Acto seguido, hice lo que mejor sé hacer: redacté un proyecto y lo presenté al Fondo Nacional de las Artes. Gané la Beca Creación en letras. Estaba frente a la pantalla esperando el anuncio de los ganadores. ¿Y ahora qué? ¿Con quién comparto este camino? Tenía claro que no podría hacerlo sola.

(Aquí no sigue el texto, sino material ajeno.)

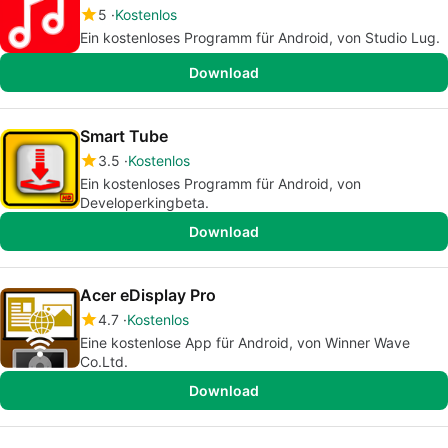
5
Kostenlos
Ein kostenloses Programm für Android, von Studio Lug.
Download
Smart Tube
3.5
Kostenlos
Ein kostenloses Programm für Android, von
Developerkingbeta.
Download
Acer eDisplay Pro
4.7
Kostenlos
Eine kostenlose App für Android, von Winner Wave
Co.Ltd.
Download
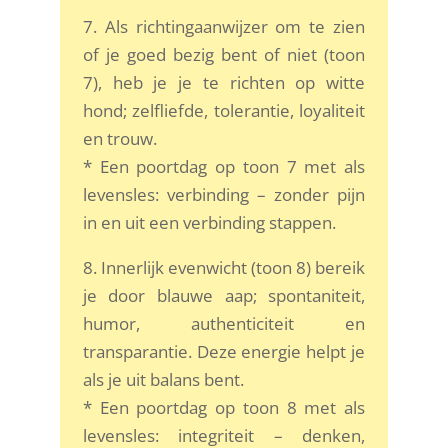
7. Als richtingaanwijzer om te zien
of je goed bezig bent of niet (toon
7), heb je je te richten op witte
hond; zelfliefde, tolerantie, loyaliteit
en trouw.
* Een poortdag op toon 7 met als
levensles: verbinding – zonder pijn
in en uit een verbinding stappen.
8. Innerlijk evenwicht (toon 8) bereik
je door blauwe aap; spontaniteit,
humor, authenticiteit en
transparantie. Deze energie helpt je
als je uit balans bent.
* Een poortdag op toon 8 met als
levensles: integriteit – denken,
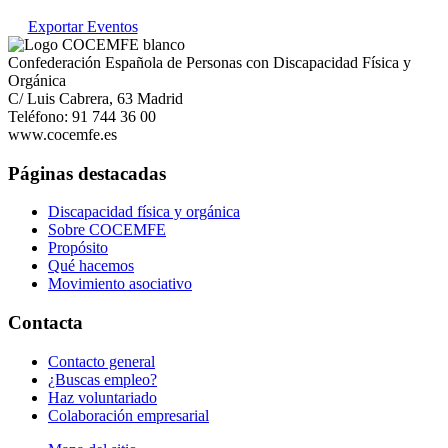
Exportar Eventos
Confederación Española de Personas con Discapacidad Física y
Orgánica
C/ Luis Cabrera, 63 Madrid
Teléfono: 91 744 36 00
www.cocemfe.es
Páginas destacadas
Discapacidad física y orgánica
Sobre COCEMFE
Propósito
Qué hacemos
Movimiento asociativo
Contacta
Contacto general
¿Buscas empleo?
Haz voluntariado
Colaboración empresarial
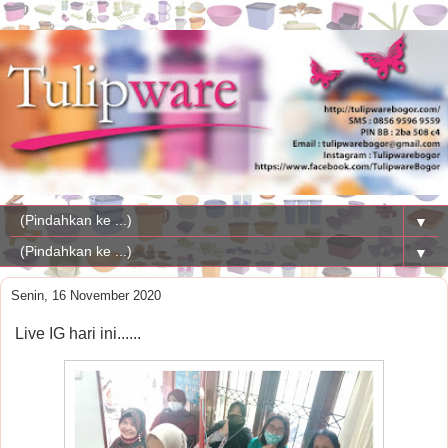
▼
▼
Senin, 16 November 2020
Live IG hari ini......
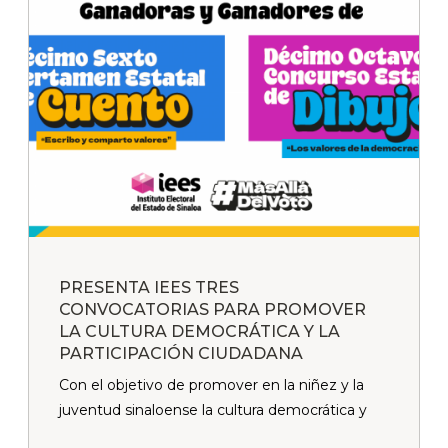
PRESENTA IEES TRES
CONVOCATORIAS PARA PROMOVER
LA CULTURA DEMOCRÁTICA Y LA
PARTICIPACIÓN CIUDADANA
Con el objetivo de promover en la niñez y la
juventud sinaloense la cultura democrática y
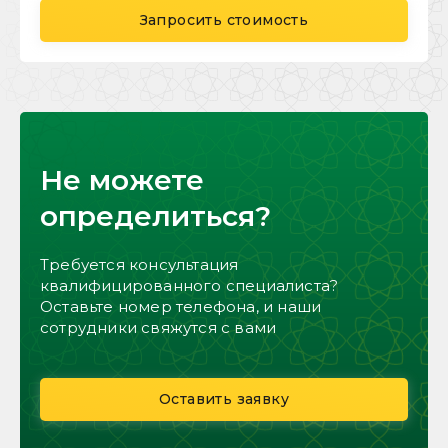
Запросить стоимость
Не можете
определиться?
Требуется консультация
квалифицированного специалиста?
Оставьте номер телефона, и наши
сотрудники свяжутся с вами
Оставить заявку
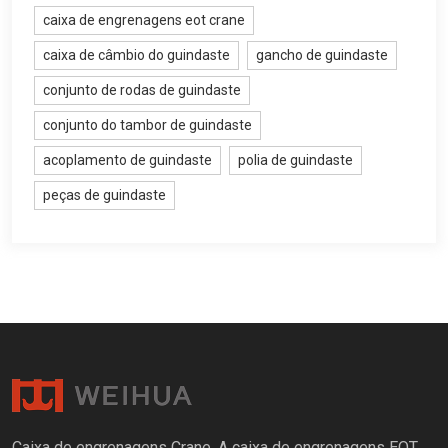
caixa de engrenagens eot crane
caixa de câmbio do guindaste
gancho de guindaste
conjunto de rodas de guindaste
conjunto do tambor de guindaste
acoplamento de guindaste
polia de guindaste
peças de guindaste
Caixa de engrenagens Crane, A caixa de engrenagens EOT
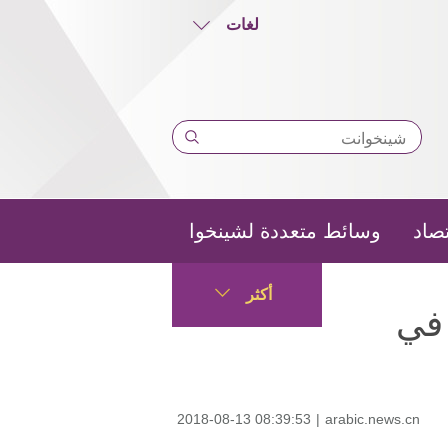
لغات
تصاد
وسائط متعددة لشينخوا
أكثر
 في
2018-08-13 08:39:53
|
arabic.news.cn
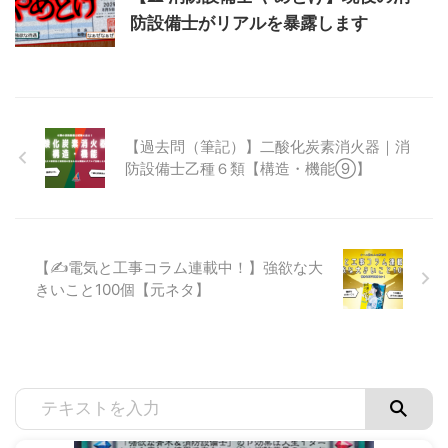
防設備士がリアルを暴露します
【過去問（筆記）】二酸化炭素消火器｜消
防設備士乙種６類【構造・機能⑨】
【✍電気と工事コラム連載中！】強欲な大
きいこと100個【元ネタ】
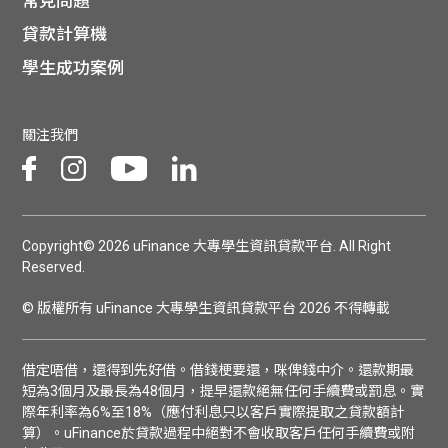
常見問題
貸款計算機
學生成功案例
關注我們
Copyright© 2026 uFinance 大專學生資訊貸款平台. All Right
Reserved.
© 版權所有 uFinance 大專學生資訊貸款平台 2026 不得轉載
借定唔借，還得到先好借。借錢梗要還，咪俾錢中介。還款期最
短為3個月及最長為48個月，提早還款絕無任何手續費或罰息。實
際年利率為6%至18%（應付利息只以客戶實際提取之貸款額計
算）。uFinance於貸款過程中絕對不會收取客戶任何手續費或附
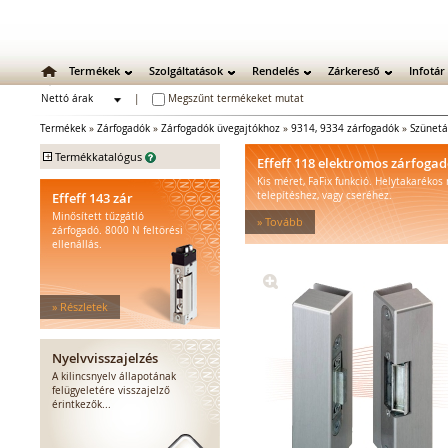
Termékek
Szolgáltatások
Rendelés
Zárkereső
Infotár
Nettó árak
|
Megszűnt termékeket mutat
Bruttó árak
Termékek
»
Zárfogadók
»
Zárfogadók üvegajtókhoz
»
9314, 9334 zárfogadók
»
Szünetá
+
Termékkatalógus
Effeff 118 elektromos zárfoga
Kis méret, FaFix funkció. Helytakarékos
Mechanikus zárak
Effeff 143 zár
telepítéshez, vagy cseréhez.
Mechanikus bevéső zárak
Minősített tűzgátló
» Tovább
Zárbetétek
zárfogadó. 8000 N feltörési
ellenállás.
Lakatok
Kiegészítő zárak
Zárpajzsok
» Részletek
Mechanikus kiegészítők
Elektromos zárak
Elektromos bevéső zárak
Nyelvvisszajelzés
Zárfogadók
A kilincsnyelv állapotának
felügyeletére visszajelző
Standard zárfogadók
érintkezők...
Vízálló zárfogadók
Füstgátló zárfogadók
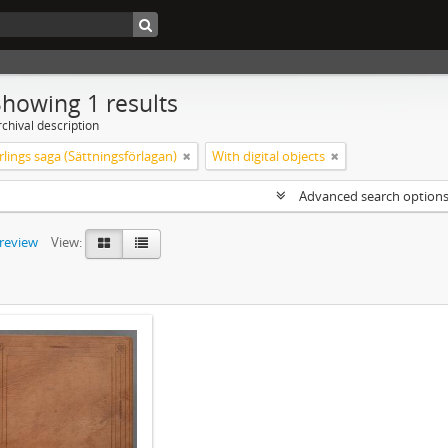
Showing 1 results
chival description
lings saga (Sättningsförlagan)
With digital objects
Advanced search option
preview
View:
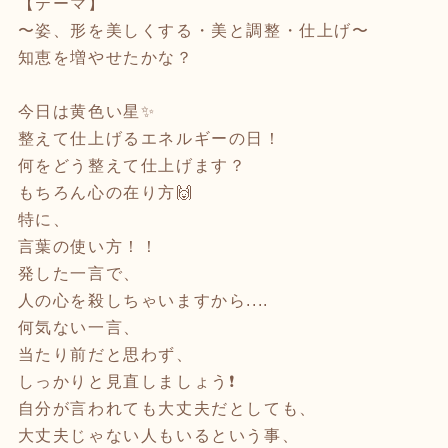
【テーマ】
〜姿、形を美しくする・美と調整・仕上げ〜
知恵を増やせたかな？
今日は黄色い星✨
整えて仕上げるエネルギーの日！
何をどう整えて仕上げます？
もちろん心の在り方🙌
特に、
言葉の使い方！！
発した一言で、
人の心を殺しちゃいますから....
何気ない一言、
当たり前だと思わず、
しっかりと見直しましょう❗️
自分が言われても大丈夫だとしても、
大丈夫じゃない人もいるという事、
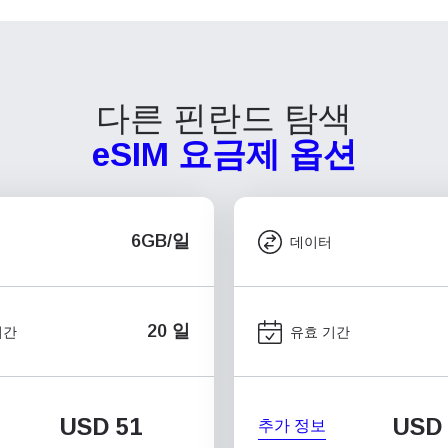
다른 핀란드 탐색
eSIM 요금제 옵션
6GB/일
데이터
20 일
기간
유효 기간
USD
51
USD
추가 정보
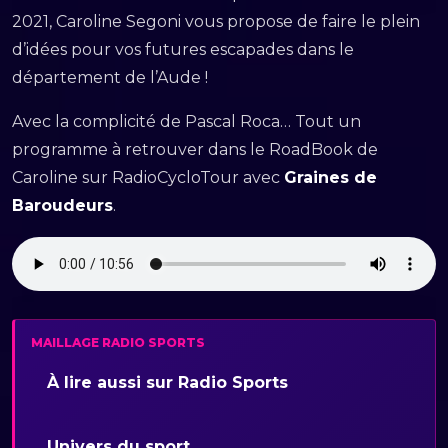
2021, Caroline Segoni vous propose de faire le plein
d’idées pour vos futures escapades dans le
département de l’Aude !
Avec la complicité de Pascal Roca… Tout un
programme à retrouver dans le RoadBook de
Caroline sur RadioCycloTour avec
Graines de
Baroudeurs
.
MAILLAGE RADIO SPORTS
À lire aussi sur Radio Sports
Univers du sport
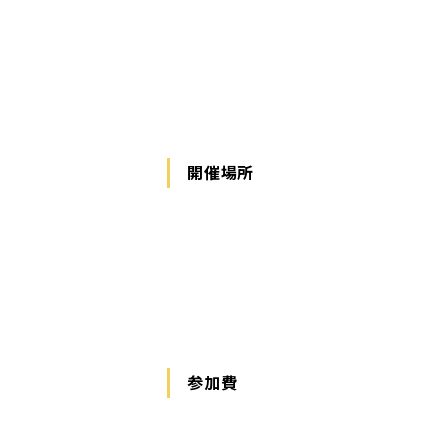
開催場所
参加費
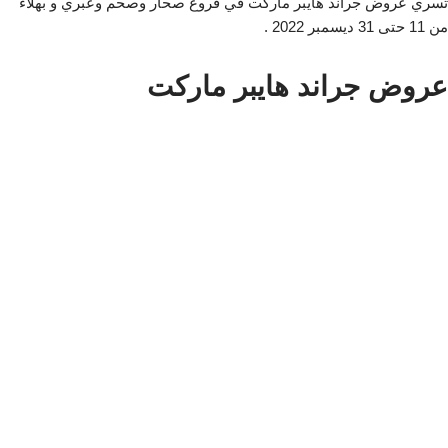
تسري عروض جراند هايبر ماركت في فروع صحار وصحم وعبري و بهلاء
من 11 حتى 31 ديسمبر 2022 .
عروض جراند هايبر ماركت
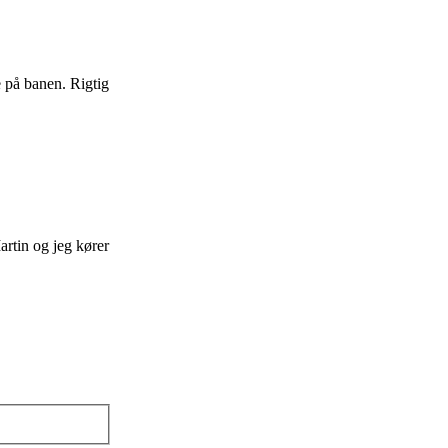
e på banen. Rigtig
artin og jeg kører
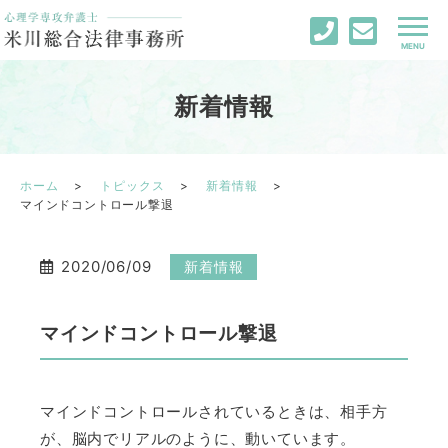
新着情報
ホーム
トピックス
新着情報
マインドコントロール撃退
2020/06/09
新着情報
マインドコントロール撃退
マインドコントロールされているときは、相手方
が、脳内でリアルのように、動いています。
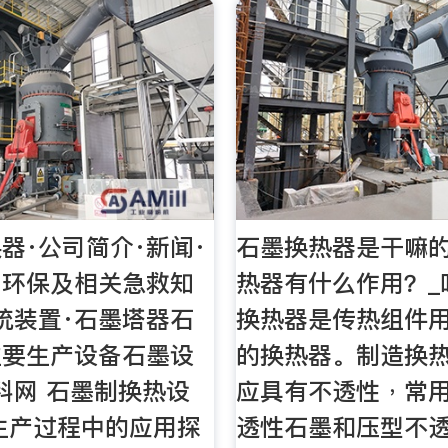
器·公司简介·新闻·
石墨换热器是干嘛
、环保及相关急救知
热器有什么作用？_
统装置·石墨塔器石
换热器是传热组件
主要生产设备石墨设
的换热器。制造换
科网 石墨制换热设
应具有不透性﹐常
生产过程中的应用探
透性石墨和压型不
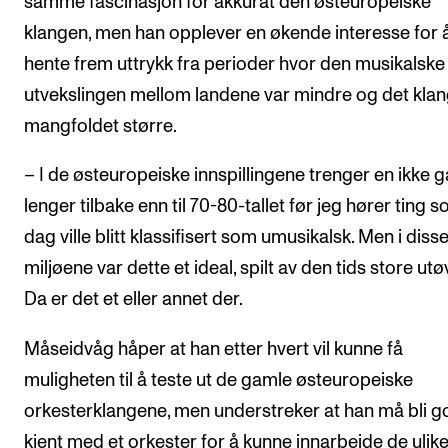
samme fascinasjon for akkurat den østeuropeiske
klangen, men han opplever en økende interesse for 
hente frem uttrykk fra perioder hvor den musikalske
utvekslingen mellom landene var mindre og det klan
mangfoldet større.
– I de østeuropeiske innspillingene trenger en ikke g
lenger tilbake enn til 70-80-tallet før jeg hører ting s
dag ville blitt klassifisert som umusikalsk. Men i diss
miljøene var dette et ideal, spilt av den tids store utø
Da er det et eller annet der.
Måseidvåg håper at han etter hvert vil kunne få
muligheten til å teste ut de gamle østeuropeiske
orkesterklangene, men understreker at han må bli g
kjent med et orkester for å kunne innarbeide de ulik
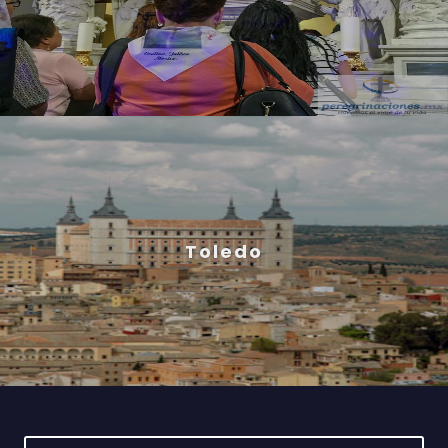
Toledo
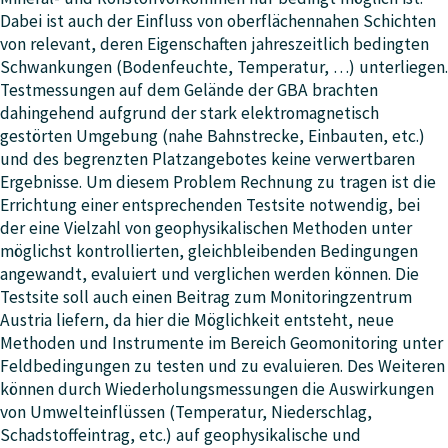
Dabei ist auch der Einfluss von oberflächennahen Schichten
von relevant, deren Eigenschaften jahreszeitlich bedingten
Schwankungen (Bodenfeuchte, Temperatur, …) unterliegen.
Testmessungen auf dem Gelände der GBA brachten
dahingehend aufgrund der stark elektromagnetisch
gestörten Umgebung (nahe Bahnstrecke, Einbauten, etc.)
und des begrenzten Platzangebotes keine verwertbaren
Ergebnisse. Um diesem Problem Rechnung zu tragen ist die
Errichtung einer entsprechenden Testsite notwendig, bei
der eine Vielzahl von geophysikalischen Methoden unter
möglichst kontrollierten, gleichbleibenden Bedingungen
angewandt, evaluiert und verglichen werden können. Die
Testsite soll auch einen Beitrag zum Monitoringzentrum
Austria liefern, da hier die Möglichkeit entsteht, neue
Methoden und Instrumente im Bereich Geomonitoring unter
Feldbedingungen zu testen und zu evaluieren. Des Weiteren
können durch Wiederholungsmessungen die Auswirkungen
von Umwelteinflüssen (Temperatur, Niederschlag,
Schadstoffeintrag, etc.) auf geophysikalische und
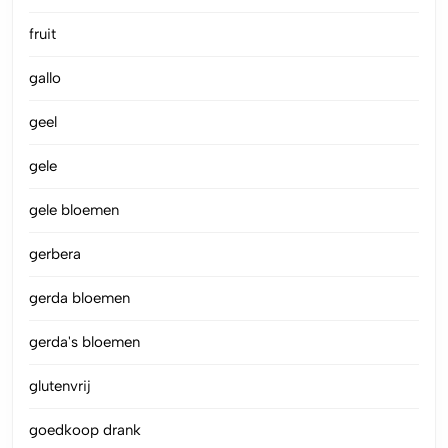
fruit
gallo
geel
gele
gele bloemen
gerbera
gerda bloemen
gerda's bloemen
glutenvrij
goedkoop drank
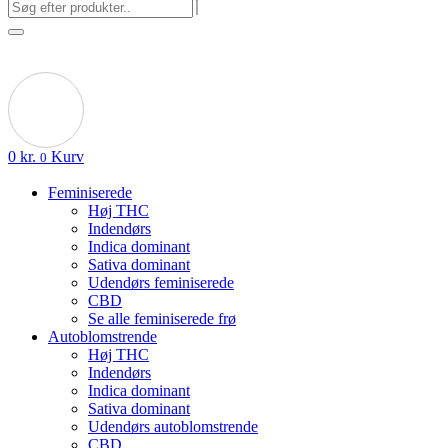
0
kr.
Kurv
0
Feminiserede
Høj THC
Indendørs
Indica dominant
Sativa dominant
Udendørs feminiserede
CBD
Se alle feminiserede frø
Autoblomstrende
Høj THC
Indendørs
Indica dominant
Sativa dominant
Udendørs autoblomstrende
CBD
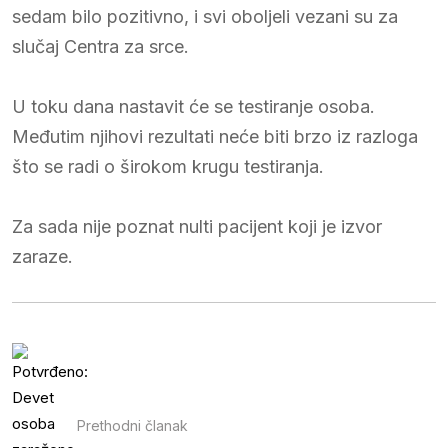
sedam bilo pozitivno, i svi oboljeli vezani su za
slučaj Centra za srce.
U toku dana nastavit će se testiranje osoba.
Međutim njihovi rezultati neće biti brzo iz razloga
što se radi o širokom krugu testiranja.
Za sada nije poznat nulti pacijent koji je izvor
zaraze.
Prethodni članak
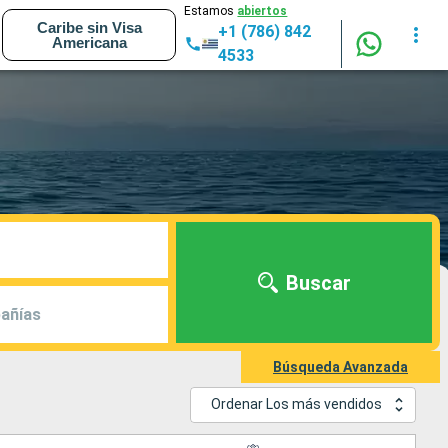
Estamos
abiertos
Caribe sin Visa
+1 (786) 842
Americana
4533
Buscar
añías
Búsqueda Avanzada
Ordenar Los más vendidos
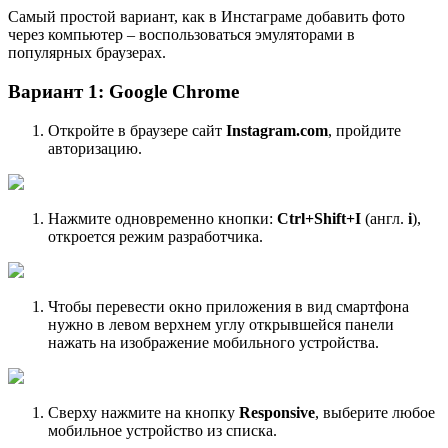
Самый простой вариант, как в Инстаграме добавить фото
через компьютер – воспользоваться эмуляторами в
популярных браузерах.
Вариант 1: Google Chrome
Откройте в браузере сайт
Instagram.com
, пройдите
авторизацию.
Нажмите одновременно кнопки:
Ctrl+Shift+I
(англ.
i
),
откроется режим разработчика.
Чтобы перевести окно приложения в вид смартфона
нужно в левом верхнем углу открывшейся панели
нажать на изображение мобильного устройства.
Сверху нажмите на кнопку
Responsive
, выберите любое
мобильное устройство из списка.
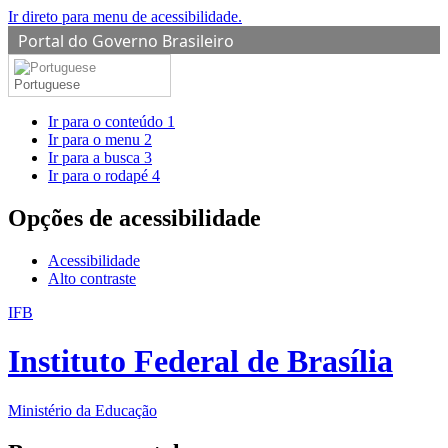
Ir direto para menu de acessibilidade.
Portal do Governo Brasileiro
Portuguese
Ir para o conteúdo
1
Ir para o menu
2
Ir para a busca
3
Ir para o rodapé
4
Opções de acessibilidade
Acessibilidade
Alto contraste
IFB
Instituto Federal de Brasília
Ministério da Educação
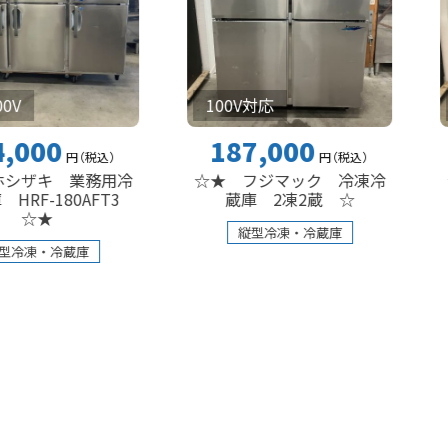
100V対応
100V
0
187,000
176
円
（税込
）
円
（税込
）
 業務用冷
☆★ フジマック 冷凍冷
☆★ 
80AFT3
蔵庫 2凍2蔵 ☆
用冷
縦型冷凍・冷蔵庫
縦
冷蔵庫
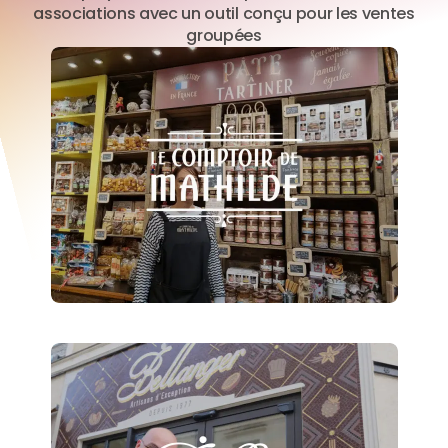
associations avec un outil conçu pour les ventes
groupées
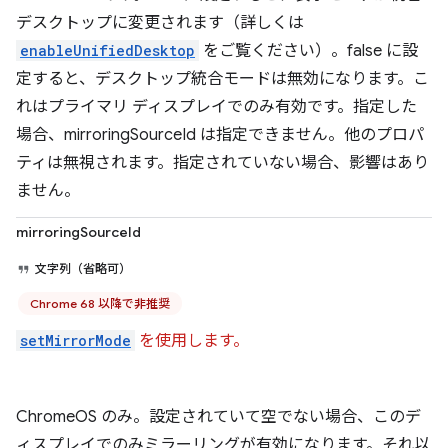
デスクトップに変更されます（詳しくは
enableUnifiedDesktop
をご覧ください）。false に設
定すると、デスクトップ統合モードは無効になります。こ
れはプライマリ ディスプレイでのみ有効です。指定した
場合、mirroringSourceId は指定できません。他のプロパ
ティは無視されます。指定されていない場合、影響はあり
ません。
mirroringSourceId
文字列（省略可）
Chrome 68 以降で非推奨
setMirrorMode
を使用します。
ChromeOS のみ。設定されていて空でない場合、このデ
ィスプレイでのみミラーリングが有効になります。それ以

No dudé en pensar en Mauricio Kartun. Busqué su correo en Google y le escribí. “Hola… es mi primera novela… acabo de recibir esta beca…”, etc. En menos de una hora, me respondió un email diciéndome que la escritura era sólida y natural. Era motivador, pero también me alertaba que su perspectiva sería desde un lugar diferente. Luego me preguntó cuáles eran las dificultades que me llevaron a buscar una supervisión. Se lo expliqué.

La novela narra la historia desde cuatro voces femeninas en primera persona que iluminan diferentes aspectos de la trama. Busqué un enfoque polifónico, mas no jerárquico. Cada voz debía tener su propio ritmo y timbre. La cuestión era: ¿cómo hacer que el lector escuche el tono de una voz leída? Eso era lo que necesitaba explorar. Tuvimos tres encuentros que se convirtieron en los mejores.

días de mi existencia. No es frecuente tener tal fortuna. No es normal recibir tanto apoyo.

Juan Forn (Martín Rosenzveig)
Juan Forn (Martín Rosenzveig)

Se transcurrieron casi dos años de ajustes, lo cual contrasta con el año que me llevó golpear ese cristal y escribir. Retomé una de las cuestiones de Forn: ¿A qué autores invitarías a tu mesa? No titubeé. Seleccioné Amuleto, de Bolaño, La analfabeta, de Agota Kristof, y Corazones, de Forn. Opté por Bolaño debido a esa voz femenina que se desplaza como un espectro a lo largo de la narración, guardiana de una memoria, creativa, juguetona y sumamente aguda. Kristof, porque no hay otra voz que combine crudeza y dulzura de forma tan sobresaliente. Forn, porque su obra, contada en segunda persona, crea una conexión tan profunda que te atrapa desde la primera hasta la última palabra. Cada vez que me sentía desorientada o cuando el lenguaje se volvía complicado, abría el libro que me motivara, leía en voz alta un fragmento y regresaba a mi escrito. Esta fase de revisión tuvo dos pautas: 1. (que yo misma establecí): Proteger los rincones de la narrativa, enriquecer el texto con imágenes que permitieran a los personajes decidir cómo lidiar con sus pasados y presentes. 2. (sugerencia de Kartun): Mantener alerta la moral, evitando emitir juicios sobre el sufrimiento. No es tu responsabilidad determinar lo que es correcto o incorrecto en la vida de los personajes.

Después de eso, llegó el instante de lanzarse a la piscina desde un noveno piso y esperar que alguien conectara con tu narración. En mi caso, solo necesitaba que Larría Ediciones se presentara para abrir esa ventana y dejar que la mosca volara hacia donde quiera que vayan las moscas.